Woher ich das weiß? Ich habe meine erste Online-Konferenz moderiert. Zwei Tage lang, für die VDL, die Vereinigung der Landesdenkmalpfleger. Und das war echt eine große Nummer.

Kurz zu den Rahmenbedingungen: Um die 250 Teilnehmer, zugeschaltet aus ganz Deutschland. Die Zentrale des Wahnsinns: das wegen Corona noch geschlossene Café im Schloss in Schwerin. Dort werkelten hinter den Kulissen: sieben Leute für die Technik und die Betreuung der Teilnehmer in Chats und im Helpdesk, zwei Moderatoren, die dafür zuständig waren, Fragen und Diskussionsbeiträge aus den Chats auf ein iPad zu schicken, von dem ich die dann vorlesen durfte.

Für die technische Organisation zuständig war das Team von „mediapool“, das geleitet wird von einem Professor. Siegfried Paul ist Bühnenmeister von Beruf und ist in seiner Profession schon vor vielen Jahren zum Professor berufen worden. Eigentlich müsste er nicht mehr arbeiten – ist also emeritiert, hat aber mit Corona erkannt, dass gerade er mit seiner Firma Leuten, die gar keine Ahnung von Online-Konferenzen haben, den Hintern retten kann. Vor allem Leuten aus der Kulturbranche. Und genau das hat er auch für die Landesdenkmalpfleger getan: Jeder der Vortragenden wurde im Vorfeld angerufen – mit jedem wurden die technischen Grundlagen geklärt. Für die Teilnehmer stand im Vorfeld und während der Konferenz ein Helpdesk zur Verfügung mit Telefon, Chat und E-Mail. Dazu gab es ein Team, dass während der Konferenz die Vortragenden vorbereitet hat, direkt vor ihrem Auftritt, das geprüft hat, ob Präsentationen da sind, Mikrofon und Kamera der Rednerinnen und Redner funktionieren, ob alle wissen, wie der Bildschirm freigegeben wird. Ein ungeheurer Aufwand.
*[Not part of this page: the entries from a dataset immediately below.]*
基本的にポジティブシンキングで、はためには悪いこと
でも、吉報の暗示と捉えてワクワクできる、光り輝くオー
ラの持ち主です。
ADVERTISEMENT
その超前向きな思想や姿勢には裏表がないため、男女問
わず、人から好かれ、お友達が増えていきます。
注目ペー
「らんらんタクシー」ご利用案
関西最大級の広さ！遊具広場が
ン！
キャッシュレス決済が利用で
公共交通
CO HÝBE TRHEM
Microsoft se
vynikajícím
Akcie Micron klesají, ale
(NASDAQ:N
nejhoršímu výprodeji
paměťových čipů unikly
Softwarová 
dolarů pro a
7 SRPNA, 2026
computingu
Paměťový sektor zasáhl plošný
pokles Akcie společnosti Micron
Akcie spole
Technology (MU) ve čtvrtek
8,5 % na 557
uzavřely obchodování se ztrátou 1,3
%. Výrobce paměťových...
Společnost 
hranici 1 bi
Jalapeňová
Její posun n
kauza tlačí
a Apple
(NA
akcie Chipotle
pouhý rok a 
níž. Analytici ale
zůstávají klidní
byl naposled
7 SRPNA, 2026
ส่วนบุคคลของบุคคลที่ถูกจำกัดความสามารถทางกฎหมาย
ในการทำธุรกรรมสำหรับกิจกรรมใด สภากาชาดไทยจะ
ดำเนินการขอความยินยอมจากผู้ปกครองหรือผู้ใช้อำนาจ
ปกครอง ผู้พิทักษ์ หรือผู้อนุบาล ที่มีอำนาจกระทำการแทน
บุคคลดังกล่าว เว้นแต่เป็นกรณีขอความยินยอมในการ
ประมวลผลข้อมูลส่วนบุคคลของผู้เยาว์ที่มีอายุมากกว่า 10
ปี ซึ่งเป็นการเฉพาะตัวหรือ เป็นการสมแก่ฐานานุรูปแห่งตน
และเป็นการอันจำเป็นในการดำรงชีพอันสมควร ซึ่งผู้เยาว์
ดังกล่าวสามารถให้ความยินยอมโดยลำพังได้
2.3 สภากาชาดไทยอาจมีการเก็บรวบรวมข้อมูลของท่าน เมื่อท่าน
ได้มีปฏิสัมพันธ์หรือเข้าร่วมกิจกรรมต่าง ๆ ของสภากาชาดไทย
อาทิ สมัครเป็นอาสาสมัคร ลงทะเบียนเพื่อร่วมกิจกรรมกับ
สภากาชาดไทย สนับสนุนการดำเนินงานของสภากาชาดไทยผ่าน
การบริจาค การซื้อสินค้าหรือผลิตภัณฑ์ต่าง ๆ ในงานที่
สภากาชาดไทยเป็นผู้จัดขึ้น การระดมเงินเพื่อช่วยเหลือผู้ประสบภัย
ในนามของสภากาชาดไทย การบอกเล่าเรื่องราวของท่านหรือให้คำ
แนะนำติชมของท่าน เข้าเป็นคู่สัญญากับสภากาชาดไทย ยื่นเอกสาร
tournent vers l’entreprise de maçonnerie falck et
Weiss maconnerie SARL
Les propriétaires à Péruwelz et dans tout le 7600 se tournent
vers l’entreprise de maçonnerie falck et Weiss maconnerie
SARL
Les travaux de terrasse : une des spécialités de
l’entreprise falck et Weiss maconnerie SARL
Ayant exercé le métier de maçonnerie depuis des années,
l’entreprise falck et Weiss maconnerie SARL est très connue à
Darüber hinaus hat „Music spezial“ die technische Abwicklung erledigt – Ton und Bild konnten sich in jedem Moment sehen lassen – draußen und in der Zentrale. Kontrollmonitore, Präsentationsmonitore, Bildmischtechnik, Netztechnik… dazu die Leute… irre.

 

Vier Kameras standen im Schloss zur Verfügung, sorgsam hatte Prof. Paul mit seinen Leuten die Bühne inszeniert. Für die Eröffnung des ersten Tags haben wir vom Balkon aus gesendet, am zweiten Tag dann gabs die Begrüßung mit Blick in den Schloss-Innenhof – und mit Baugeräuschen, die akustisch anzeigten: die Arbeit am Denkmal endet nie… Am letzten Tag krönte noch eine Podiumsdiskussion die Sache und was soll ich sagen, nahezu alles ist pannenfrei durchs Netz gegangen. Auf unserer Seite und bis auf wenige kleine Pannen auch auf Seiten der Vortragenden.
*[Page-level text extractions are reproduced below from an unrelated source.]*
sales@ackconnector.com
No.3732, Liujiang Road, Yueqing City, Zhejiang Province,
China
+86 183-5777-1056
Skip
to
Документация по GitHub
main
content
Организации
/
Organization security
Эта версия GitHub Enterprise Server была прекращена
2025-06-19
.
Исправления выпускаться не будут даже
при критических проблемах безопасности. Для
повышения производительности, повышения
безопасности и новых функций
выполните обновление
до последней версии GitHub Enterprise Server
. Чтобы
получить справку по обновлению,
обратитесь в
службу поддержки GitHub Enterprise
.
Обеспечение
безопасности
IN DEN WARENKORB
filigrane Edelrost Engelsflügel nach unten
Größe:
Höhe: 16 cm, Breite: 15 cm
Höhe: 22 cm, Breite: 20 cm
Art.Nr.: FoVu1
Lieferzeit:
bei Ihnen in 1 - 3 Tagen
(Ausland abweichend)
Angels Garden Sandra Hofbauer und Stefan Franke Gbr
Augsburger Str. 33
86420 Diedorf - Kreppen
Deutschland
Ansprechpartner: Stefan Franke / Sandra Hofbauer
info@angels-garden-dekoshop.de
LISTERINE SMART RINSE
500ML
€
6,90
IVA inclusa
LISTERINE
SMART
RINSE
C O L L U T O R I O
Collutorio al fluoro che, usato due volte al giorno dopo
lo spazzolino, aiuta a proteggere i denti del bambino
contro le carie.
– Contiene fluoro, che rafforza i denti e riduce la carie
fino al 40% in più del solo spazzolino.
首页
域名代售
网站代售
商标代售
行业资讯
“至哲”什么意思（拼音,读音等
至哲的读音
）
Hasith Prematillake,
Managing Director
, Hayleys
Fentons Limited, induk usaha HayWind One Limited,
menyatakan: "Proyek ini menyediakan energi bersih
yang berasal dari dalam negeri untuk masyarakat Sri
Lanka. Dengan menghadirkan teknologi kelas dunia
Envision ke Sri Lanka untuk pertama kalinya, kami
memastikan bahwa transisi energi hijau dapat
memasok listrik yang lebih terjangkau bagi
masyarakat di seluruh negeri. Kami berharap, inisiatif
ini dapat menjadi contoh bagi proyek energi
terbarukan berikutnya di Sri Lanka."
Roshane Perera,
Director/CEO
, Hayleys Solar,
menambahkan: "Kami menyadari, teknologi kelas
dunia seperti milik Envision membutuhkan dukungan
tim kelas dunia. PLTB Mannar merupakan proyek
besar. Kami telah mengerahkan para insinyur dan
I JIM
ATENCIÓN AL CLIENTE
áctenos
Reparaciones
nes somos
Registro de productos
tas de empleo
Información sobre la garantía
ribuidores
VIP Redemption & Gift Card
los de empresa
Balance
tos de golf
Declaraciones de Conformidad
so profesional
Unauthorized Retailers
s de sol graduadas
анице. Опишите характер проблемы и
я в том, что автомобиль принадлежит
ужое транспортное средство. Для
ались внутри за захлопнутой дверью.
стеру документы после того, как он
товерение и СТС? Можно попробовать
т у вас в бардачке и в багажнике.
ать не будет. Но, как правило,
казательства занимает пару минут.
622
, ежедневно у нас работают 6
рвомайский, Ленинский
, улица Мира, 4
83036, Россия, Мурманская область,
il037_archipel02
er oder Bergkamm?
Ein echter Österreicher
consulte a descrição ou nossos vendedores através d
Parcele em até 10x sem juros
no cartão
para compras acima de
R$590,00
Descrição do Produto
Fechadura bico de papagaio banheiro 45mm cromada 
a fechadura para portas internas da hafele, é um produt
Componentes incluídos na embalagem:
Und die Stimmung war dabei auch noch bestens. Lauter freundliche Leute hinter den Kulissen – die haben auch mich wie auf Schienen durch die Veranstaltung gerollt.

 

Und das hieß für mich: Anwesenheit von 8 bis 17 beziehungsweise 8 bis 18 Uhr und solange Vorträge liefen, habe ich auf der Bühne gesessen – es hätte ja immer sein können, dass technisch irgendetwas schief geht und ich moderierend eingreifen muss. Zwei Tage dieser Art, soviel Konzentration, wie auf Dauer geht und das bei Vorträgen, die in ihrer Nerdhaftigkeit kaum zu überbieten sind. Das soll überhaupt nicht despektierlich klingen – ich liebe so etwas. Echte Fachleute besprechen miteinander echte Fachleute-Sachen in echter Fachleute-Sprache.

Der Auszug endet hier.